**Directions:**
Using the records below, copy every line that holds the string "الإنجاب".

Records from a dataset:
"""
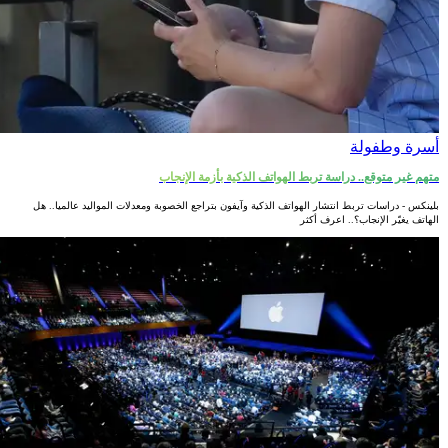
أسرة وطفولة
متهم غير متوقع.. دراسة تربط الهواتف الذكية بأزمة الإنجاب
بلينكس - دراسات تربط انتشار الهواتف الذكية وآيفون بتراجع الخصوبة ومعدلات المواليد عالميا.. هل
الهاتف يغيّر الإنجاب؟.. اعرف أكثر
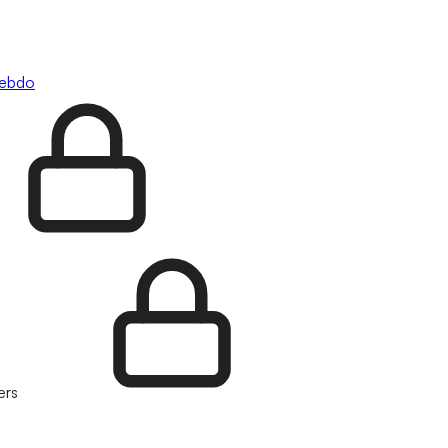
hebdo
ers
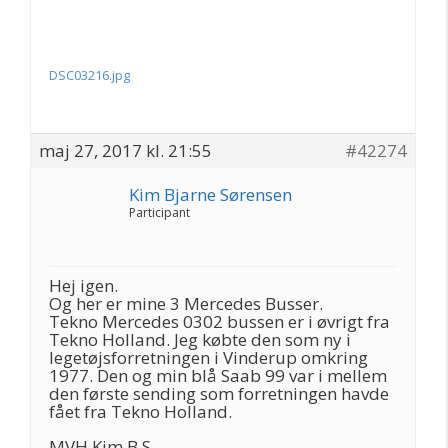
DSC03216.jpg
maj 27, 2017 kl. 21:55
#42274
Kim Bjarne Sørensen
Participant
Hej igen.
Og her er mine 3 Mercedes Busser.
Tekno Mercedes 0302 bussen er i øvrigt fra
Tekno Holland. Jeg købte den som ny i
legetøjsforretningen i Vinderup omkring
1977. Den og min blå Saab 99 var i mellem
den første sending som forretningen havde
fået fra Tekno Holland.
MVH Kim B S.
"""
"""
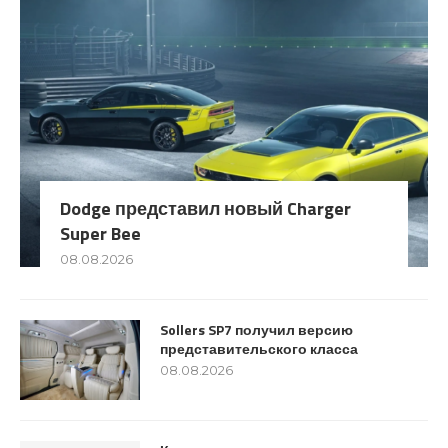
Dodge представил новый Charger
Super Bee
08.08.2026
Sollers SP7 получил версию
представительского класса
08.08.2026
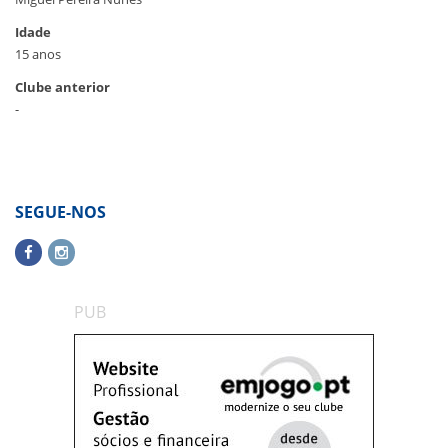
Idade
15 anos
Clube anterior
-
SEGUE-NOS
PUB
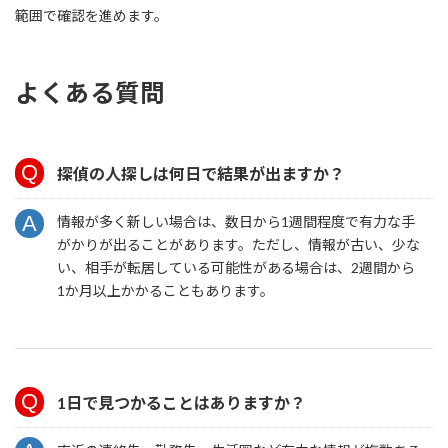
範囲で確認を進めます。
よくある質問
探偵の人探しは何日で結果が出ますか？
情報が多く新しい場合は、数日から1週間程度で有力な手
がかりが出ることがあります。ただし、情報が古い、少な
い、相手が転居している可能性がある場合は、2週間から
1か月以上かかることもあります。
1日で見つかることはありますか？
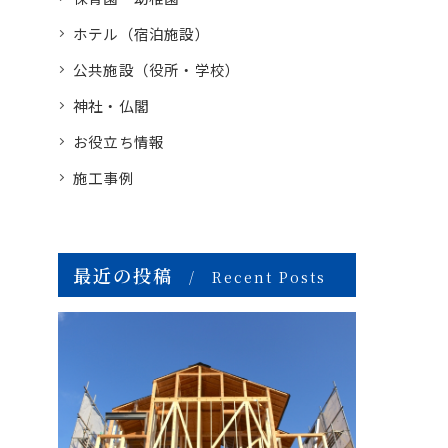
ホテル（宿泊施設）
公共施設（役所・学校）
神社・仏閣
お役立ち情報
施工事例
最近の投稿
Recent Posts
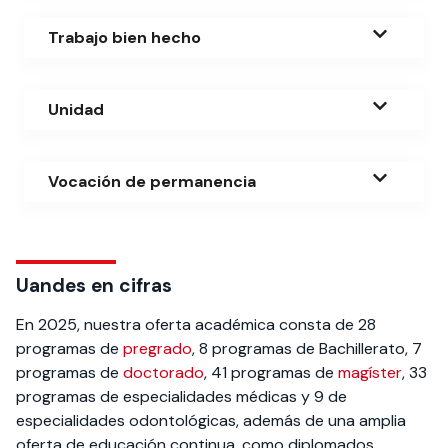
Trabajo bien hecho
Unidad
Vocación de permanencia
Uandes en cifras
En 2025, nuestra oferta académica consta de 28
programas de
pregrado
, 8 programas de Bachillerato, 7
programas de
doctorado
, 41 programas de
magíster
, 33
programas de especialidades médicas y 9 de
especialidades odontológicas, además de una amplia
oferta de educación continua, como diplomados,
"""
**Response to the task:**
متهم غير متوقع.. دراسة تربط الهواتف الذكية بأزمة الإنجاب
الهاتف يغيّر الإنجاب؟.. اعرف أكثر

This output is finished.